Yes, you are correct. The total run time is way slower than using for loop directly. That is why I am struggling with this. If I use for loop, it takes around 3 mins and a half, but if I use delayed function, it takes over 20 minutes.

How is `hexagons_all` computed? I’m not sure, but you might need to call persist on it so that it does not get recomputed for each loop.

With respect to how you use `h3strs_all` in your second block of code, the documentation states this

`Delayed` objects cannot be used for control flow, meaning that no `Delayed` can appear in a loop or if statement.

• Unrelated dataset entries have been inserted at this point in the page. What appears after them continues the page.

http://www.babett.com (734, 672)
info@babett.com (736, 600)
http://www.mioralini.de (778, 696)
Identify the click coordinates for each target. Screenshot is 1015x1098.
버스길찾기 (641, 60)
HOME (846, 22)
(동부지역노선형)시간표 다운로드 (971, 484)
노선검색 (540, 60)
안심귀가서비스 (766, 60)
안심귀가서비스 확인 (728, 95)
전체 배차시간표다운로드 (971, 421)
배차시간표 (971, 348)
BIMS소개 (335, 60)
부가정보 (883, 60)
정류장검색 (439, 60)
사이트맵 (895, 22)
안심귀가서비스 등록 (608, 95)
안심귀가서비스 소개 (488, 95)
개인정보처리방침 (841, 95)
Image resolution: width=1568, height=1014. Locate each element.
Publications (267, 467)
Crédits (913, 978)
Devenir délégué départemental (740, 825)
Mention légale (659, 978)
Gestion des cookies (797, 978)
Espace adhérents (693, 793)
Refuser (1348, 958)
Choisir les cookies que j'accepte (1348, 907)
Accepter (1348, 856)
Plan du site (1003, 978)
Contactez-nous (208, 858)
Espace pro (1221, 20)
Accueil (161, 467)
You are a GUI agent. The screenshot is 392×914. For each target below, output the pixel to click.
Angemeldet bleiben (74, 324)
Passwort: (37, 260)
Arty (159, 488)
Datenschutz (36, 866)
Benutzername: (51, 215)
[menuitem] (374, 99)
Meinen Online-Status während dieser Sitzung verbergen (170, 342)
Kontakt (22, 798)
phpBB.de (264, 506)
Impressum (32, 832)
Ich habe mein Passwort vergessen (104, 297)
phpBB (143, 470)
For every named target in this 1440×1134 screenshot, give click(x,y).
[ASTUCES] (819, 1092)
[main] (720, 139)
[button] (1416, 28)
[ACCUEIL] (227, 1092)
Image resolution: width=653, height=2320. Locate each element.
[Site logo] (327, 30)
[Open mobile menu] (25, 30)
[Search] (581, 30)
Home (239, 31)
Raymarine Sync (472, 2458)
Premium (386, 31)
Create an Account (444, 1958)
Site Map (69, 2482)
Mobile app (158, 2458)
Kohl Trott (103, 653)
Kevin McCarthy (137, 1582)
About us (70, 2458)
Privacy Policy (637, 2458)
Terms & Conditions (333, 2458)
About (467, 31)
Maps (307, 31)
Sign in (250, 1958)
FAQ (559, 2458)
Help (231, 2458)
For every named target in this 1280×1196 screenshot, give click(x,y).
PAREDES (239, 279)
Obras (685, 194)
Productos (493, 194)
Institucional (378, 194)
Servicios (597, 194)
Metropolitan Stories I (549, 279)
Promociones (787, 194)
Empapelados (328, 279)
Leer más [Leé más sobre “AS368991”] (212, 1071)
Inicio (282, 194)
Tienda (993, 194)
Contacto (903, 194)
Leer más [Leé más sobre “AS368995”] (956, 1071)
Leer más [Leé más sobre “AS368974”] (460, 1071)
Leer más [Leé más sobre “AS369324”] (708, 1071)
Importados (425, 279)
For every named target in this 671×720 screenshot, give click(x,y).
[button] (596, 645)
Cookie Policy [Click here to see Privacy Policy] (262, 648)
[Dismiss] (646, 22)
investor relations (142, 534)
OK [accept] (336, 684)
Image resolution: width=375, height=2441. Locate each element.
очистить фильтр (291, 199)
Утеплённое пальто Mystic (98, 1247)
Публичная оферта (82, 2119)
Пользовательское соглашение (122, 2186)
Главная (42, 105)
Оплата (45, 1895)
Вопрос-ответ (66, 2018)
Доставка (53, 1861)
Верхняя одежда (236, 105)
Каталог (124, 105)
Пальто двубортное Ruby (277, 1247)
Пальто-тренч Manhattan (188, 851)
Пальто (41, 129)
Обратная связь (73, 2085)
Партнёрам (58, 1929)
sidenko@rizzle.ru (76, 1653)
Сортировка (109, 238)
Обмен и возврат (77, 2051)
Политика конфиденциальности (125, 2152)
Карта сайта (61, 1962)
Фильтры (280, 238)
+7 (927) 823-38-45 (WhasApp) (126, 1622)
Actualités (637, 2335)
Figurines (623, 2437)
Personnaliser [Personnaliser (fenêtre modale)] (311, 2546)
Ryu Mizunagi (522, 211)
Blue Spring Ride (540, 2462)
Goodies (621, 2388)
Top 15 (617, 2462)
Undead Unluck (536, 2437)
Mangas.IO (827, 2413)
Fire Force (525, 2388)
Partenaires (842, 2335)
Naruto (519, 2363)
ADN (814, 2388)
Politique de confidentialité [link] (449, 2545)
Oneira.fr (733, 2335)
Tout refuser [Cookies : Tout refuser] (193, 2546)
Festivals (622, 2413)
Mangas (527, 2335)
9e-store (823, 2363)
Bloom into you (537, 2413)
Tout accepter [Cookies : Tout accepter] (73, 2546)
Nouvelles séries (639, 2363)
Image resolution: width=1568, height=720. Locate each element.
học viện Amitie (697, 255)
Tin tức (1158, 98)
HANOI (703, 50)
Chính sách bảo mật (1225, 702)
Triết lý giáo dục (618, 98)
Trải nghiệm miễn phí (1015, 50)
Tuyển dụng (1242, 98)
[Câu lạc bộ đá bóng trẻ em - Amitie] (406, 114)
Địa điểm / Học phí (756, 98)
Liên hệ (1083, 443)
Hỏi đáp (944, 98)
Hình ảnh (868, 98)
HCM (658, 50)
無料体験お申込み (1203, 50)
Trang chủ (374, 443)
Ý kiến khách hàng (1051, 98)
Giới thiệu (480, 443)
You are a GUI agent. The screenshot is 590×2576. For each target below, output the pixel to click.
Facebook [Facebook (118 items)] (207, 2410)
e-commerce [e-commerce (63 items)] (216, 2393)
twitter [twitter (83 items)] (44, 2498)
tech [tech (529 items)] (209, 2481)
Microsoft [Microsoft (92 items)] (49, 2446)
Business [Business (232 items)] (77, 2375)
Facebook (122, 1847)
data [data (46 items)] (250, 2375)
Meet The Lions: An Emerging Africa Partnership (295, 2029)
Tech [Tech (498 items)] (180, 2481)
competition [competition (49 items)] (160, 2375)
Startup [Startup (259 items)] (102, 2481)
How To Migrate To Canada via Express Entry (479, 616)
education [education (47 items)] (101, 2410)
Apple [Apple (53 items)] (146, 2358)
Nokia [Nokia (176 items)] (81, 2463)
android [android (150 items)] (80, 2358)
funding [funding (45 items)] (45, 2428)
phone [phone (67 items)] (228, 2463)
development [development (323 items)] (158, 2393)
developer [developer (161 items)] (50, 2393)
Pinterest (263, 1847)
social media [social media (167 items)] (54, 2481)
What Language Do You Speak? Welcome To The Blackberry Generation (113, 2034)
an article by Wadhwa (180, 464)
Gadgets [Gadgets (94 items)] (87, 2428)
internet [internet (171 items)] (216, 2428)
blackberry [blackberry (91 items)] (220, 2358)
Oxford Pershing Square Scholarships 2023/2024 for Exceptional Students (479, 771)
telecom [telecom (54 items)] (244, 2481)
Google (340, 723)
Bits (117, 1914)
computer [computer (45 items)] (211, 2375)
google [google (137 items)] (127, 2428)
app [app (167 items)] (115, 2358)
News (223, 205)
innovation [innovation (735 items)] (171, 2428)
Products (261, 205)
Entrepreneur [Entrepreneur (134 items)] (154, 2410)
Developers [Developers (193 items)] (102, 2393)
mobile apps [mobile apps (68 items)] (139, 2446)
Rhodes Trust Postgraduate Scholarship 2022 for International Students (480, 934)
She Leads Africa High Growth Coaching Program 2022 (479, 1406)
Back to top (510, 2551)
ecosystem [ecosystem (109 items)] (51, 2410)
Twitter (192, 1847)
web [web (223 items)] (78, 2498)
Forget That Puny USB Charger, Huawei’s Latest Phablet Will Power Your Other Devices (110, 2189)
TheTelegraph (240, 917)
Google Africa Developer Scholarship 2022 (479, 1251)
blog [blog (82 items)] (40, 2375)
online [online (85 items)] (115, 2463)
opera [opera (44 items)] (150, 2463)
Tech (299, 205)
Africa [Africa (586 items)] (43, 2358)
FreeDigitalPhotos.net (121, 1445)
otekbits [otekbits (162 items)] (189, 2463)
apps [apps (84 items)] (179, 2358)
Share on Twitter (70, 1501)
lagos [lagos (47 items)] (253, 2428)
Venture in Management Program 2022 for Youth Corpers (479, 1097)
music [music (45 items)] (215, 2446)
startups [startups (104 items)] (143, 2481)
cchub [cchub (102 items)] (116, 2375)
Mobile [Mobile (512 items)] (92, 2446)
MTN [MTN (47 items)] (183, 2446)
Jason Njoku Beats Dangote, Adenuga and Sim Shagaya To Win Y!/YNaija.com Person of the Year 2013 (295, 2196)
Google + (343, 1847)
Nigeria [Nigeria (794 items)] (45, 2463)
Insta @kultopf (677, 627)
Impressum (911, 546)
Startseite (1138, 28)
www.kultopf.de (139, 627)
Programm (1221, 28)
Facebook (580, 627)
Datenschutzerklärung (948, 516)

You can use indexing on a delayed object in the body of a for loop. So you can solve the problem by reformatting your list comprehension as a for loop.

``````for i in range(r):
begin = int(i*size/r)
end = int((i+1)*size/r)
neighbors.append([
delayed(search_neighbors)(hexagons_all, delayed(h3str))
for h3str in h3strs_all[begin:end]
])
``````

You could write this:

``````for i in range(r):
begin = int(i*size/r)
end = int((i+1)*size/r)
neighbors_nested = []
for j in range(begin, end):
neighbors_nested.append(delayed(search_neighbors)(hexagons_all, delayed(h3str_all[j])))
neighbors.append(neighbors_nested)
``````

This is untested so I’m not entirely sure this will work.

Also, I assume here

``````neighbors = compute(*neighbors)
``````

`compute` is `dask.compute`?

For the issues you addressed…

1. `hexagons_all` is the output of pandas. I put additional delayed on it because of the example.

2. I have tried similar thing like

``````for i in range(r):
begin = int(i*size/r)
end = int((i+1)*size/r)
neighbors_nested = []
for j in range(begin, end):
neighbors_nested.append(delayed(search_neighbors)(hexagons_all, delayed(h3str_all[j])))
neighbors.append(neighbors_nested)
``````

since it uses a loop for indexing, it will take a coupled of minutes to complete the task. Also, the overall computing speed is not in-efficiency as well.

1. Yes, you are right. The `compute` is `dask.compute`.